For the records below, the count of lines that hold "suivent" is required; give only that number.

------------------------

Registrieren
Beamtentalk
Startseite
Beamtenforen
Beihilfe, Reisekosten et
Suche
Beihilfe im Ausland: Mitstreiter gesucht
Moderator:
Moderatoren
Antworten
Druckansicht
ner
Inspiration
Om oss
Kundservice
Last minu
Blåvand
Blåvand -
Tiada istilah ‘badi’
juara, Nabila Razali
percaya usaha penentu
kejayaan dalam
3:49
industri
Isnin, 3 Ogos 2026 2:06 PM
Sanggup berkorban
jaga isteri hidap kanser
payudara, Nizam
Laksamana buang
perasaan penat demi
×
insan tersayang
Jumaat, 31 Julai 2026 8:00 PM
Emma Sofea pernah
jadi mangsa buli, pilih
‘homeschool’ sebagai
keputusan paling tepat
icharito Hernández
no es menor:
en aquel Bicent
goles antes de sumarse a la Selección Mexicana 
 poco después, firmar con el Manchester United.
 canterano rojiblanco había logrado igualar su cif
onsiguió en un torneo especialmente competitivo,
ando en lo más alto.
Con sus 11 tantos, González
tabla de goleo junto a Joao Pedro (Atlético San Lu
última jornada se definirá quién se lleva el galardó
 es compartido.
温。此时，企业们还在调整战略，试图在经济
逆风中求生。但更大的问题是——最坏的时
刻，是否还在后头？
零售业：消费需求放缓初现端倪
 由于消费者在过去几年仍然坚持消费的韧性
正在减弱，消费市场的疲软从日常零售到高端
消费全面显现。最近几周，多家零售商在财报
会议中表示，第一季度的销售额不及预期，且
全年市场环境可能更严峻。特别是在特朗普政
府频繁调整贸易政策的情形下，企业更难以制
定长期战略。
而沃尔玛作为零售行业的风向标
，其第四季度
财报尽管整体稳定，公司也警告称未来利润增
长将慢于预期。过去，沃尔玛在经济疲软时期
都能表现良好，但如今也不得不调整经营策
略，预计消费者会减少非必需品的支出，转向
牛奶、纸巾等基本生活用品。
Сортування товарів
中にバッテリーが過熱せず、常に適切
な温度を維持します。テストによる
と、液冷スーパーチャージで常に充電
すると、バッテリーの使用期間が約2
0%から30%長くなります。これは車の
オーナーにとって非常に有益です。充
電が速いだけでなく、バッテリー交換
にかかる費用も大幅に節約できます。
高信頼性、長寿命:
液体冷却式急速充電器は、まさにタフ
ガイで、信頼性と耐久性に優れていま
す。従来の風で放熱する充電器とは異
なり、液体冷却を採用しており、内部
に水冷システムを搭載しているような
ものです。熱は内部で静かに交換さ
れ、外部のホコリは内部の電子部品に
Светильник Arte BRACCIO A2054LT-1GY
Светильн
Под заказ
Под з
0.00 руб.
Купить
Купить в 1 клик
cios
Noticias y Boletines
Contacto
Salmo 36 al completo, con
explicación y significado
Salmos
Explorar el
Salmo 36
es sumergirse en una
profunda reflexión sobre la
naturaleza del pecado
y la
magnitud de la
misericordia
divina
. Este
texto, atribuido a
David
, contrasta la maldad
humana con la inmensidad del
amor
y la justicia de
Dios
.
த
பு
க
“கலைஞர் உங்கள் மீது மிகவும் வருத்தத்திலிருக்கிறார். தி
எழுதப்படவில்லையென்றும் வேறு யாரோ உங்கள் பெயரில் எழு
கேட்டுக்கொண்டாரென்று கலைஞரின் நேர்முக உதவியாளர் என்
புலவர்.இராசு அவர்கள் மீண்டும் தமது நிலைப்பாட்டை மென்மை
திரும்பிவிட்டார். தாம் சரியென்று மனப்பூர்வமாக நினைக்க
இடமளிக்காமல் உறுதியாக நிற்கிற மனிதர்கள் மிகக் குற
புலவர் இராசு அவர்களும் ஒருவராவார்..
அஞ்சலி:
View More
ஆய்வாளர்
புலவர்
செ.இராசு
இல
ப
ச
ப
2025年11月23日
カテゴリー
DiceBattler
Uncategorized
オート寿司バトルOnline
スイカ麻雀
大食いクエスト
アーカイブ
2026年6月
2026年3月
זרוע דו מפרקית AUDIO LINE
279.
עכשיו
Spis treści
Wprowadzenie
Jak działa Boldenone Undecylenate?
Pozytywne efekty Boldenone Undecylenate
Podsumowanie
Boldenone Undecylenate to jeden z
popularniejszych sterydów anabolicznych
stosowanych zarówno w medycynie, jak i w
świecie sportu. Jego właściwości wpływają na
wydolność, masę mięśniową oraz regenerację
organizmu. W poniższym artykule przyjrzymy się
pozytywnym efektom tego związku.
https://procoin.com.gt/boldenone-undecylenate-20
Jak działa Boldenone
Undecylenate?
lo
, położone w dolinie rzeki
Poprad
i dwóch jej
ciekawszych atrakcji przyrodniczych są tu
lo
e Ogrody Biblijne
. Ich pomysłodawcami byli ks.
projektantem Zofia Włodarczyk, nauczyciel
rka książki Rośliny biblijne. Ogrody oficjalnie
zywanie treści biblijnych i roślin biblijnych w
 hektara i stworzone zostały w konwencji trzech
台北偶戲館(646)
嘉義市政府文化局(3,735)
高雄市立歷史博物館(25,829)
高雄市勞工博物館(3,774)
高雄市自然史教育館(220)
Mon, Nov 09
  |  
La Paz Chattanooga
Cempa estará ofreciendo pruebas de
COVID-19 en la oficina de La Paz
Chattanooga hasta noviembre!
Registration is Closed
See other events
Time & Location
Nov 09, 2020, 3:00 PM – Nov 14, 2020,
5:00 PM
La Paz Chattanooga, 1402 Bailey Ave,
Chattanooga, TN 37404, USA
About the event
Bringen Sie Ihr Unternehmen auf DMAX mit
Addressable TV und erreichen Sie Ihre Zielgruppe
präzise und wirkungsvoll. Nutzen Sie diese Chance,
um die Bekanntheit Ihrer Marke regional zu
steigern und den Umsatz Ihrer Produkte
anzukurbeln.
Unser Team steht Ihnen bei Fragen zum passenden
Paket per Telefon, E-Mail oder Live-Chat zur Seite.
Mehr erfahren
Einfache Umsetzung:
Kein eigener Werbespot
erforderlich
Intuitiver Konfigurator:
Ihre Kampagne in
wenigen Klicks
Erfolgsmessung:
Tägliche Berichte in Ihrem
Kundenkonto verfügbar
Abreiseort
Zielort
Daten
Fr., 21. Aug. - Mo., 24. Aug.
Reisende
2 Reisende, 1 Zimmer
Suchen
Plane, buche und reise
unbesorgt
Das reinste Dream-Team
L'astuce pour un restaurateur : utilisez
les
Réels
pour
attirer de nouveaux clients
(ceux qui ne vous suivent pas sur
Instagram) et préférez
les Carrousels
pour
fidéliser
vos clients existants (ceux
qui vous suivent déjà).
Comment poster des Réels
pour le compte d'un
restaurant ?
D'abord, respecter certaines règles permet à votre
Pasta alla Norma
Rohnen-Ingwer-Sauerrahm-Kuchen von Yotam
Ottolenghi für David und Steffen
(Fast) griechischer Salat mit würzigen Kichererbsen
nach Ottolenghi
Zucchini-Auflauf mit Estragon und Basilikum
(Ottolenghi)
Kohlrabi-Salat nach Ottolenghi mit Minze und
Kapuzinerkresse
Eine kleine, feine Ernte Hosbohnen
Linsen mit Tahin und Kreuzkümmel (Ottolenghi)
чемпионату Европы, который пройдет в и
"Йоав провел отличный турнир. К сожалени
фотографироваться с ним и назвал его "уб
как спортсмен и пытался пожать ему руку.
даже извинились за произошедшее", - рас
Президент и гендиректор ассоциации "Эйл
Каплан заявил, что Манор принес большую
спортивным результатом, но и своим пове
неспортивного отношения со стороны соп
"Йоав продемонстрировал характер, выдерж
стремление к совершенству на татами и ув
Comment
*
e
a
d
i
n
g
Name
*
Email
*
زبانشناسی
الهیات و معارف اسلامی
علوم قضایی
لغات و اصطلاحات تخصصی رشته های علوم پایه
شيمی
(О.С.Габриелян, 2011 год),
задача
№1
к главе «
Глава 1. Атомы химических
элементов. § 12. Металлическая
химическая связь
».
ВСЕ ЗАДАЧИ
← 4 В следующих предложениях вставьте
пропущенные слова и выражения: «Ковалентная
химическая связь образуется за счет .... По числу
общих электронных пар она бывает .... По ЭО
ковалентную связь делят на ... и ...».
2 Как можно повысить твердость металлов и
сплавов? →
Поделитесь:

------------------------

• **ANSWER BELOW**
2